Pero la iniciativa modificó muchas reglas establecidas. No fue solo el derecho de las parejas formadas por gays, lesbianas y trans, que ahora podrán casarse como pasaba hasta ahora exclusivamente con los heterosexuales, como señalaron con insistencia los informativos centrales de la televisión local. El proyecto definió nuevos mecanismos para la adopción de menores, el divorcio, los plazos para las pensiones alimenticias, la determinación del orden de los apellidos de los hijos, la edad mínima para contraer enlace, para citar algunos de los aspectos más importantes.

Quedó consagrado el “matrimonio igualitario”, sí, pero asimismo se elevó a 16 la edad mínima para casarse (hasta el presente era de 12 en las mujeres y 14 en los hombres); el artículo 187 del Código Civil establecía que el divorcio podía iniciarse por la “sola voluntad de la mujer”; a partir de ahora, ambos cónyuges tendrán similares derechos, Hasta el presente, los hijos llevaban sucesivamente el apellido del padre y de la madre; ahora, esto podrá cambiar según la decisión acordada por la pareja y, llegado el caso, se recurrirá al sorteo.

Los cambios, por ende, son muchos. Convierten a Uruguay en el segundo país latinoamericano en adoptar el “matrimonio igualitario” (primero fue Argentina en 2010). En otros diez países rigen normas similares (la mayoría, europeos, como Bélgica, España, Suecia, Holanda, Dinamarca, Portugal; y en Canadá, Sudáfrica), así como en Ciudad de México, y en cinco de los estados de los EEUU.

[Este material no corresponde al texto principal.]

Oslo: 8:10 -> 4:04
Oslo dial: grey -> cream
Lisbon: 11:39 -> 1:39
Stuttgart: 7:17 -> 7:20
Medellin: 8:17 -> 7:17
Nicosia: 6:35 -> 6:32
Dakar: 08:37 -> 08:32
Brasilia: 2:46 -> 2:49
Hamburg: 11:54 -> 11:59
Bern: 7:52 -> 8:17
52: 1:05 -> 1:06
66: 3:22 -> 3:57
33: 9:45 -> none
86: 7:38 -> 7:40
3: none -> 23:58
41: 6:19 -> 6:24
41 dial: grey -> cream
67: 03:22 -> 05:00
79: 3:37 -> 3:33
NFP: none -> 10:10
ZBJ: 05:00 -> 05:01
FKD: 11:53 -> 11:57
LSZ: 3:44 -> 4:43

Un estudio de la empresa de opinión pública Cifra, fundada por Luis Eduardo González, conocido el jueves 11, reveló que la mayoría de los uruguayos está de acuerdo con estos cambios: un 54 % los apoya (en octubre de 2009, el 64 % de ellos votó al Frente Amplio, el 46 % al Partido Nacional, y el 35 % al Partido Colorado), mientras que un 33 % de los encuestados se manifestó en contra de esta innovación legislativa que provocará imprevisibles consecuencias sociales y culturales.

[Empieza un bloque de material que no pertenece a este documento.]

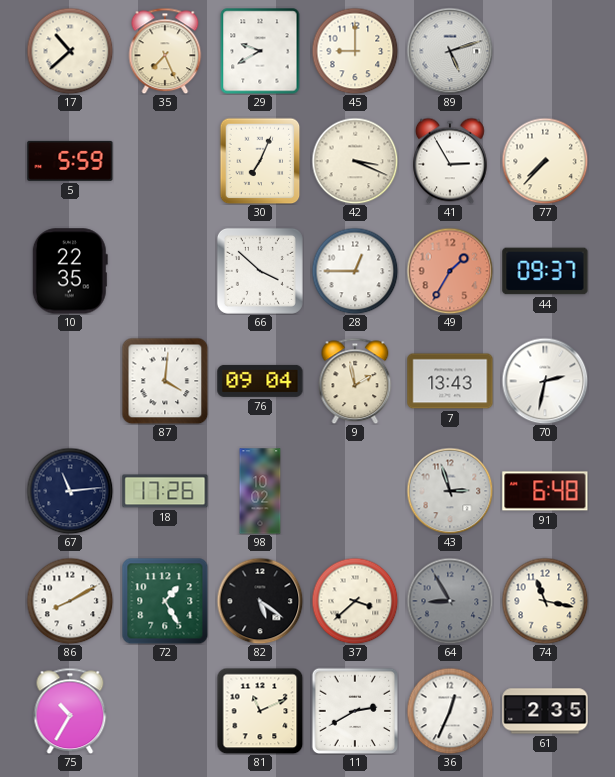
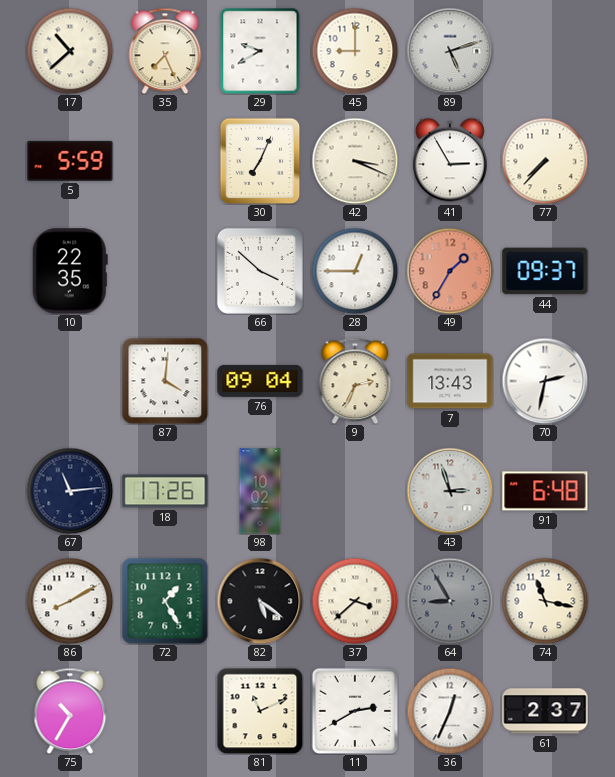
9: 1:58 -> 2:34
61: 2:35 -> 2:37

Hay más mujeres que hombres a favor del “matrimonio igualitario” (58 % y 51 %, respectivamente). El 70 % de las personas que van de los 18 a los 44 años de edad se manifestaron a favor; lo mismo ocurrió con el 54 % del grupo etario que comprende a quienes ocupan la franja que va de los 45 a los 59 años.

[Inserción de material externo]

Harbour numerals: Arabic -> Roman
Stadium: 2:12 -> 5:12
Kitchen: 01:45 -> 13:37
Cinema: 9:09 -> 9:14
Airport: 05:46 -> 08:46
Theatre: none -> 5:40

El estudio indicó que el 69 % de los que apoyan estas transformaciones se proclaman de izquierda, un 64 % de centro-izquierda, un 57 % de centro, un 48 % de centroderecha y un 28 % de derecha.

A la hora de votar, salvo el FA y el Partido Independiente que en bloque respaldaron el proyecto, existieron posturas divididas en blancos y en colorados. El secretario general de los colorados de Montevideo, Fernando Amado, afirmó: “Comparto que la base de la sociedad es la familia y la base de la familia es el amor. Y el amor no es homosexual ni heterosexual”. Por su parte el nacionalista Jorge Gandini -aspirante a ser intendente de Montevideo-, al reflexionar en sala, señaló que en el presente “la familia” tiene muchas formas organizativas “y nada me impide votar para que una pareja homosexual pueda criar un hijo a partir de la adopción”. El debate fue por momentos intenso. La Iglesia Católica se opuso enérgicamente y definió al “matrimonio igualitario” como “un nuevo retroceso”, como antes lo había hecho con la ley que permitió, en determinadas circunstancias, la interrupción voluntaria del embarazo; o más atrás en el tiempo, al propio divorcio, vigente en Uruguay desde 1907, ley que contó con el apoyo del batllismo, dentro de los colorados, y de grandes lideres del Partido Nacional, como Luis Alberto de Herrera.